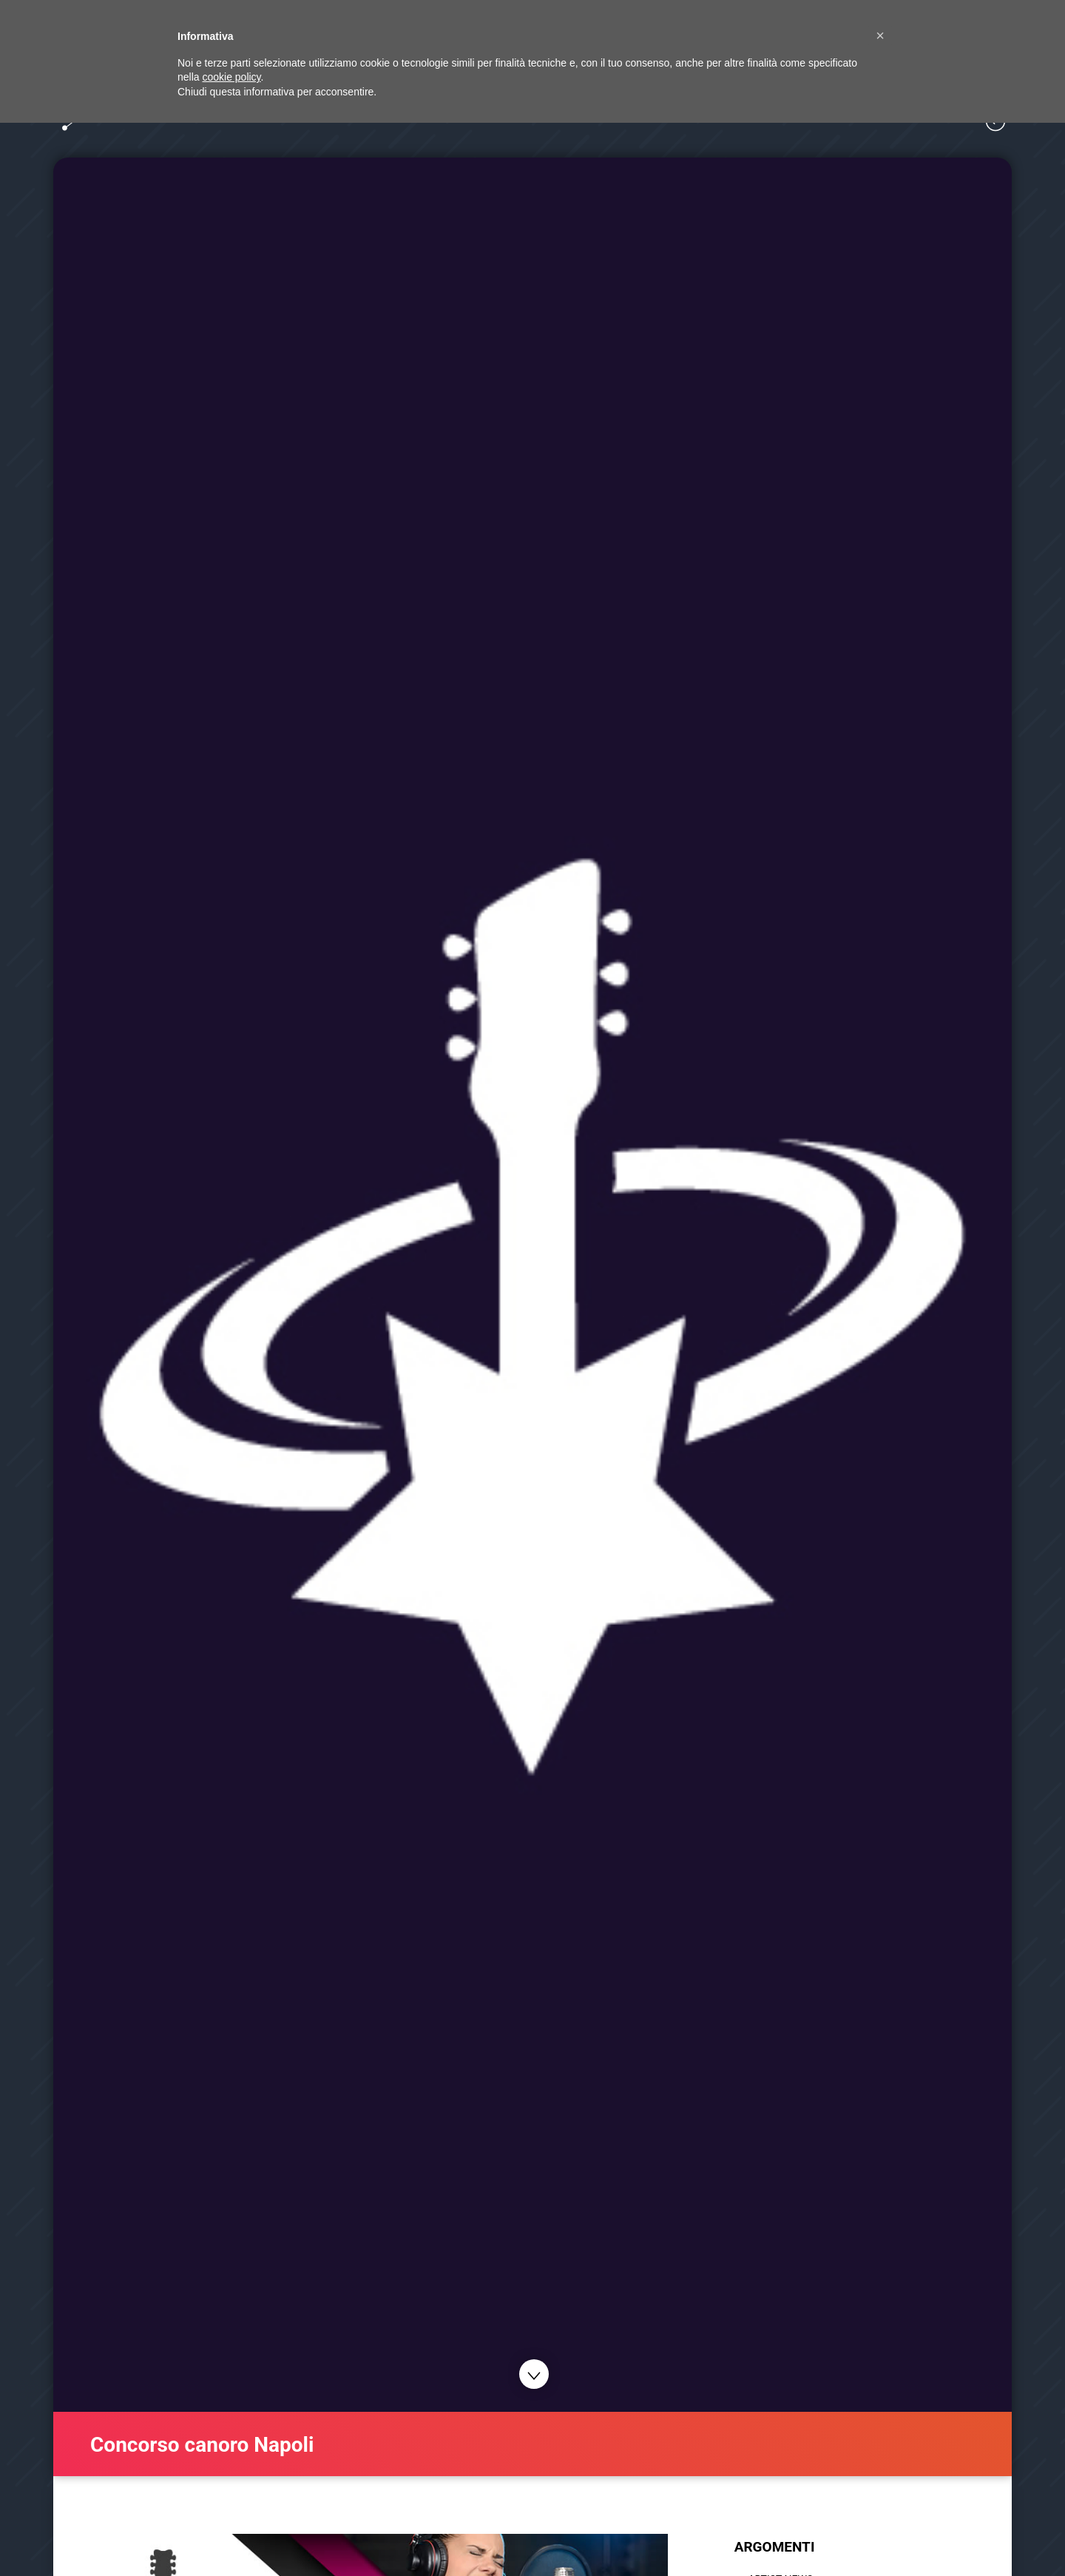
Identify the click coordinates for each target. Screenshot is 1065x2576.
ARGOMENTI (774, 2546)
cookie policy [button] (231, 77)
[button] (880, 35)
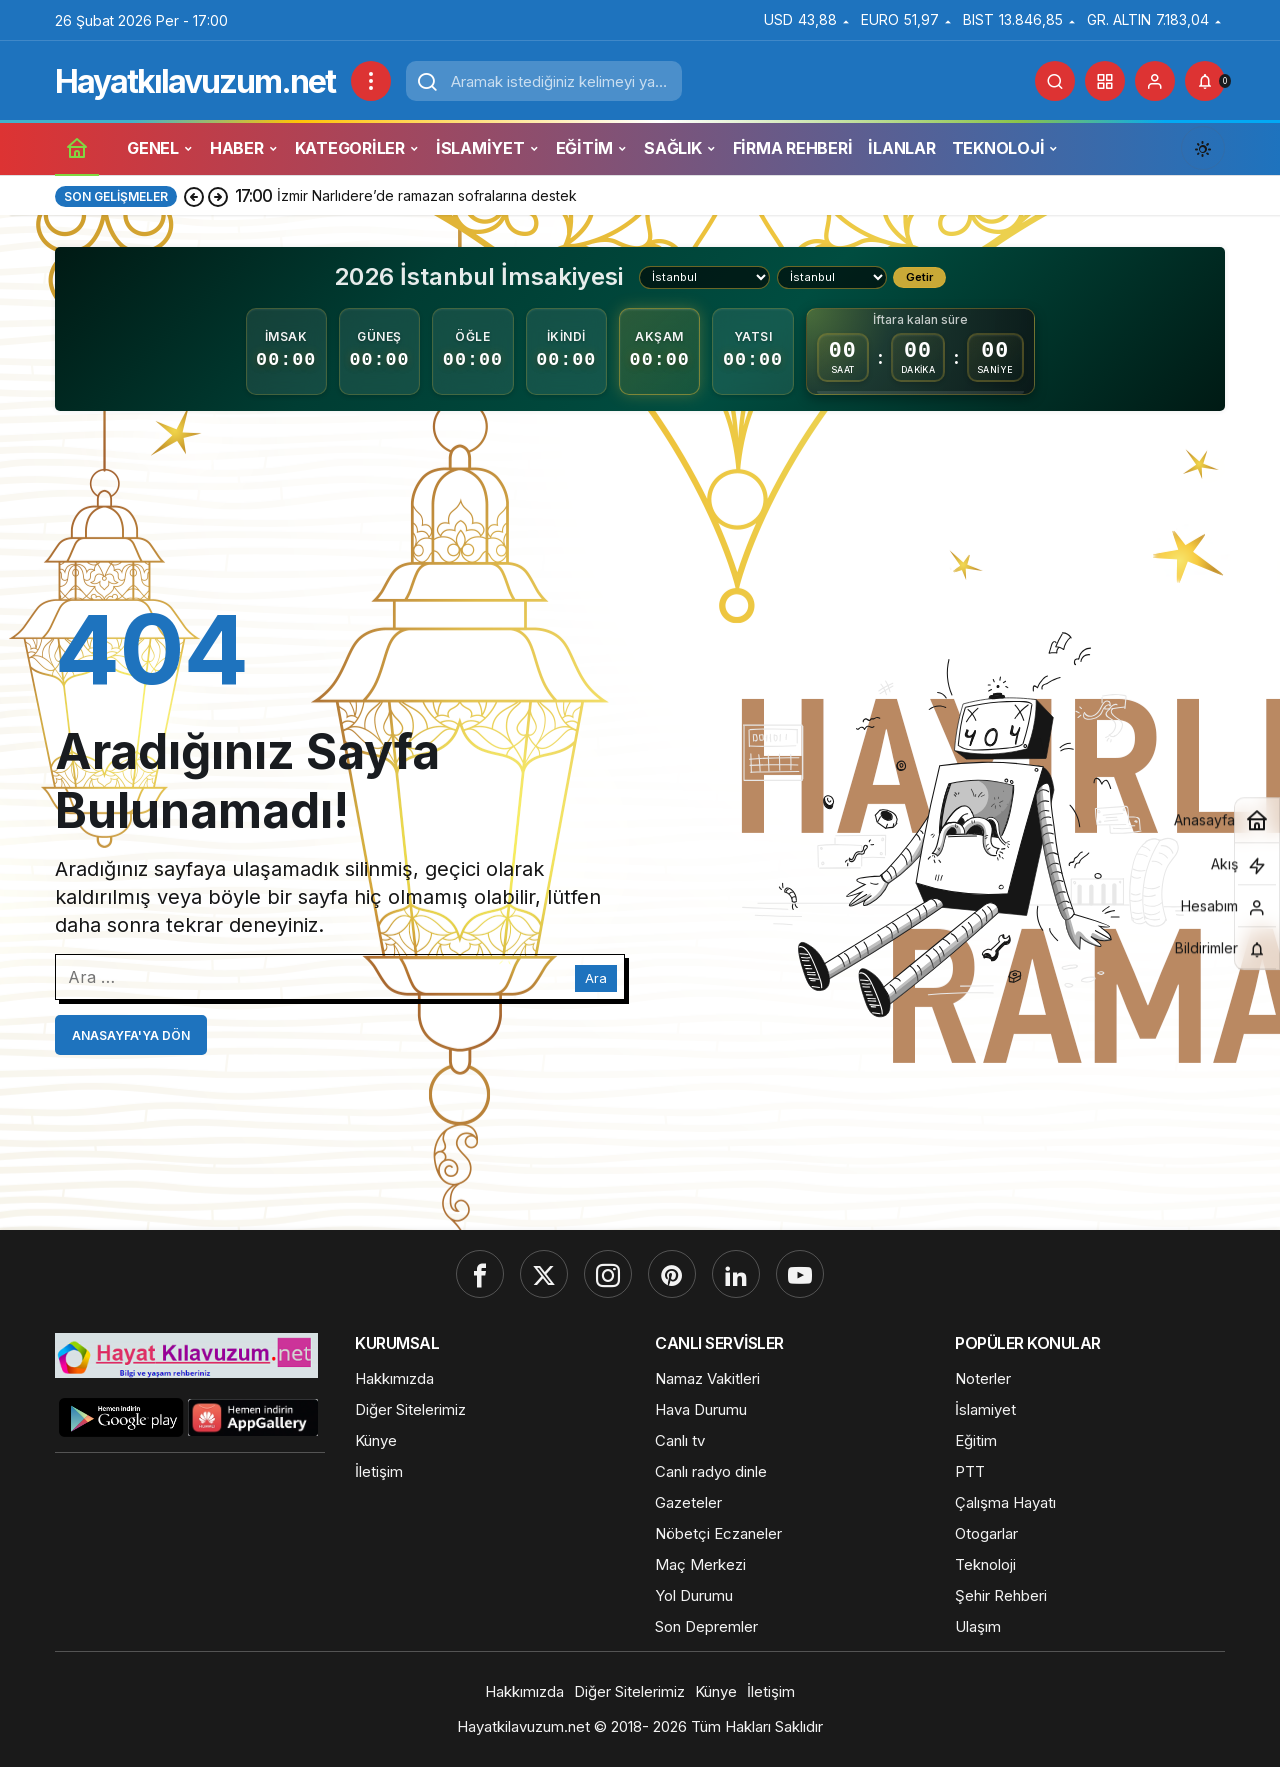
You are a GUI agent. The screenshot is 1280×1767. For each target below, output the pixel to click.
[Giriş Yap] (1155, 81)
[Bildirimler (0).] (1205, 81)
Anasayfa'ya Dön (131, 1035)
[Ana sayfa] (77, 147)
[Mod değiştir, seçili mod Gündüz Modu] (1203, 148)
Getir (919, 277)
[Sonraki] (218, 196)
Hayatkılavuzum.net (195, 81)
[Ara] (1055, 81)
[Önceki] (194, 196)
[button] (1105, 81)
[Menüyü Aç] (371, 81)
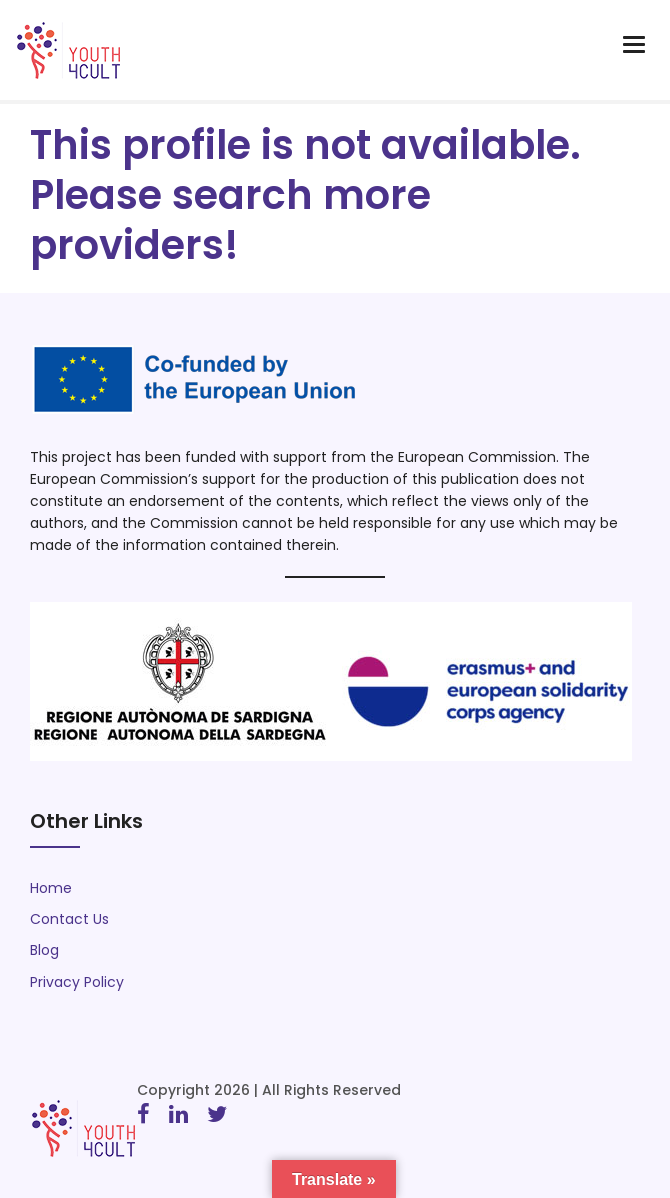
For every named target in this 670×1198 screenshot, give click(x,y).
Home (51, 888)
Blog (44, 950)
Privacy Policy (77, 982)
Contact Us (69, 919)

______

• **What to do**
Every line in the listing that holds the string "each" should be copied out.

• **Solution to this exercise**
Identify the click coordinates for each target. Screenshot is 1065x2576.
You are a GUI agent. The screenshot is 1280×1767. For each target below, output the pixel to click.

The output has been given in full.